-- Opening Marker --
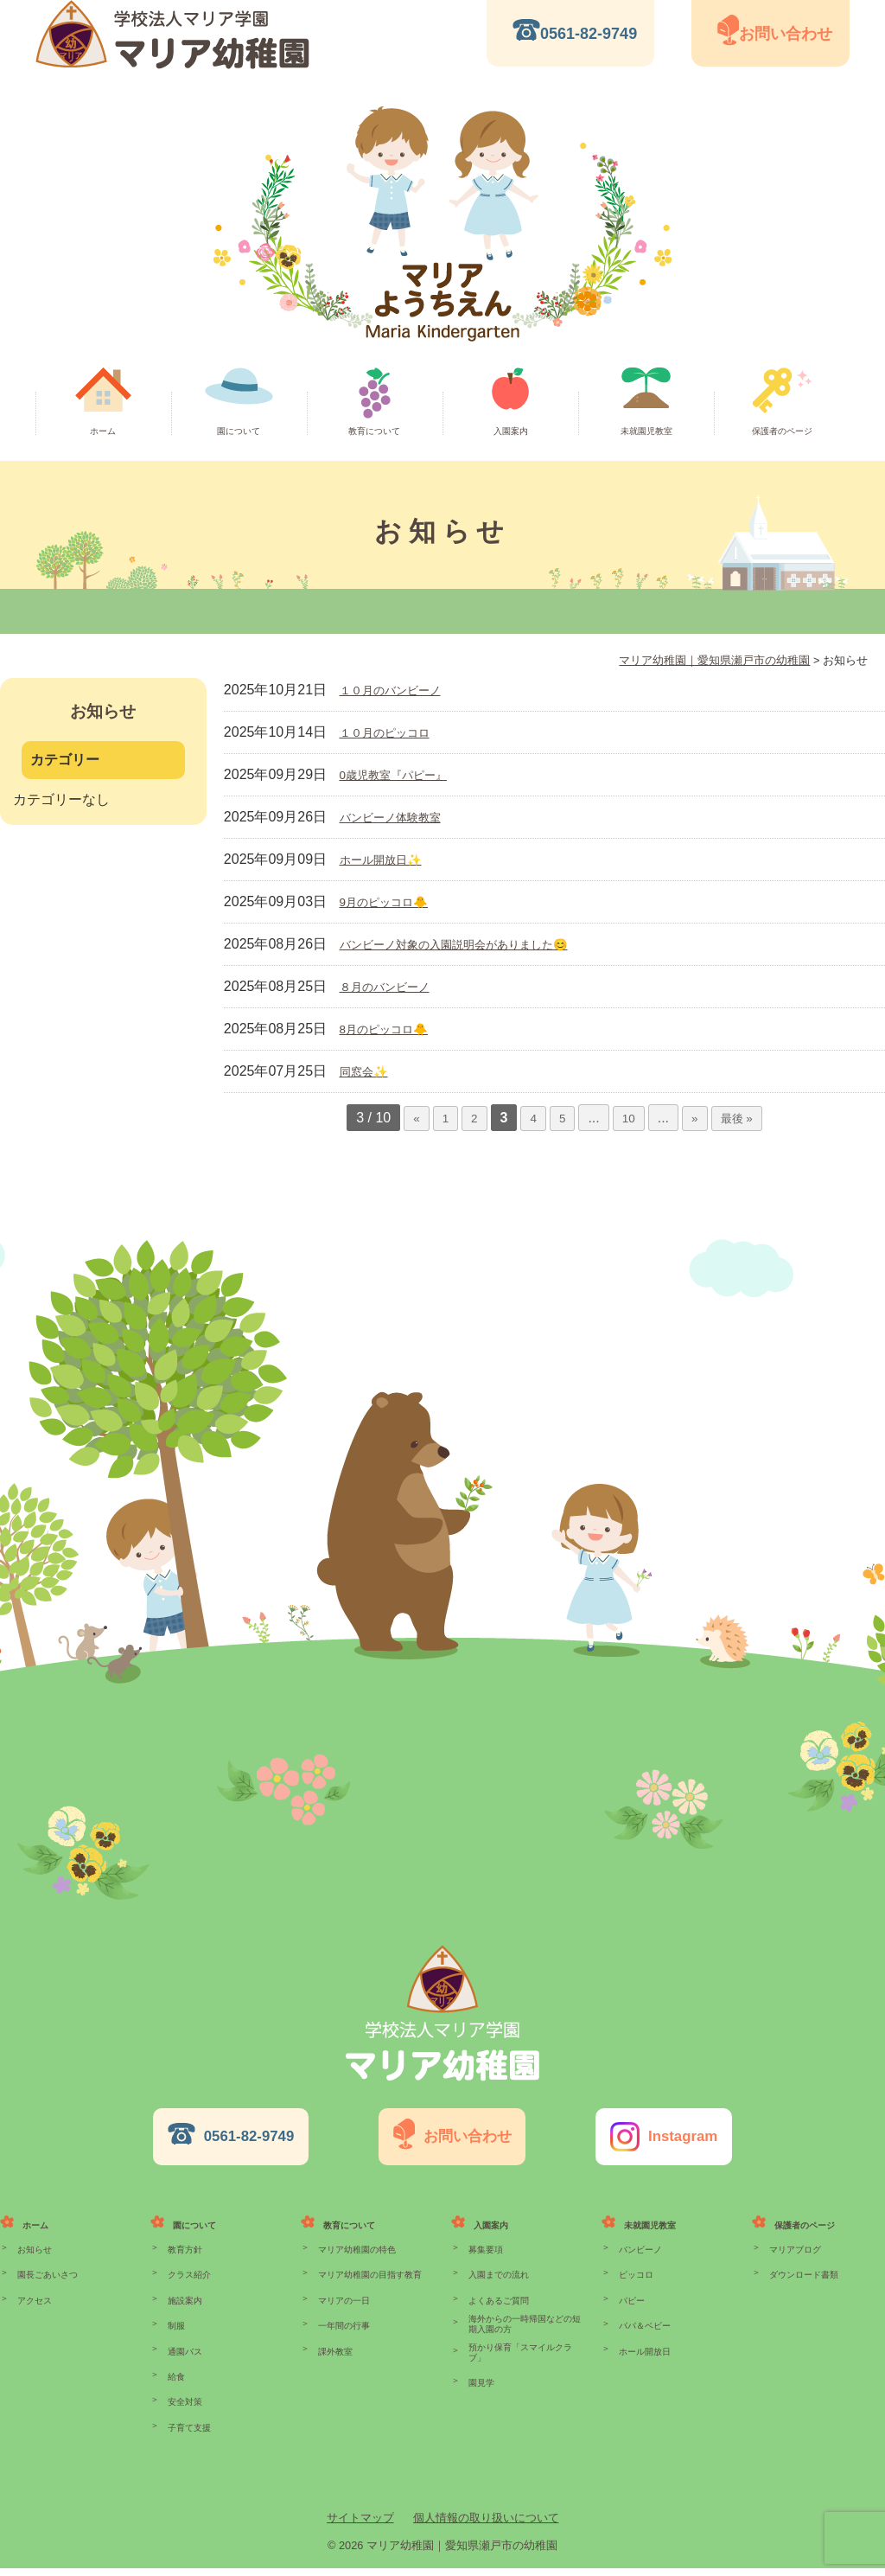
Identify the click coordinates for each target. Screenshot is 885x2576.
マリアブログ (792, 2222)
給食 (175, 2369)
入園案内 (510, 431)
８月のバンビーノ (395, 986)
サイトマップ (360, 2524)
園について (238, 431)
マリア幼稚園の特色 (353, 2222)
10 (627, 1117)
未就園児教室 (646, 431)
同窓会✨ (369, 1071)
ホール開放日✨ (390, 859)
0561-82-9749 (588, 33)
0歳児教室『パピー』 (406, 774)
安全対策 (183, 2398)
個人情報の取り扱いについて (486, 2524)
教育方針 (183, 2222)
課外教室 (333, 2340)
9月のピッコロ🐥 (394, 901)
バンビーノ (638, 2222)
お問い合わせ (785, 33)
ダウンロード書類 (800, 2251)
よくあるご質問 (495, 2281)
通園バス (183, 2340)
-- Closing Marker --
Copy the records word for word, leaving no picture in the copy.

Identify the click coordinates for each target. Screenshot is 885x2576.
マリアブログ (792, 2222)
給食 (175, 2369)
入園案内 (510, 431)
８月のバンビーノ (395, 986)
サイトマップ (360, 2524)
園について (238, 431)
マリア幼稚園の特色 (353, 2222)
10 (627, 1117)
未就園児教室 (646, 431)
同窓会✨ (369, 1071)
ホール開放日✨ (390, 859)
0561-82-9749 (588, 33)
0歳児教室『パピー』 (406, 774)
安全対策 (183, 2398)
個人情報の取り扱いについて (486, 2524)
教育方針 (183, 2222)
課外教室 (333, 2340)
9月のピッコロ🐥 (394, 901)
バンビーノ (638, 2222)
お問い合わせ (785, 33)
ダウンロード書類 (800, 2251)
よくあるご質問 (495, 2281)
通園バス (183, 2340)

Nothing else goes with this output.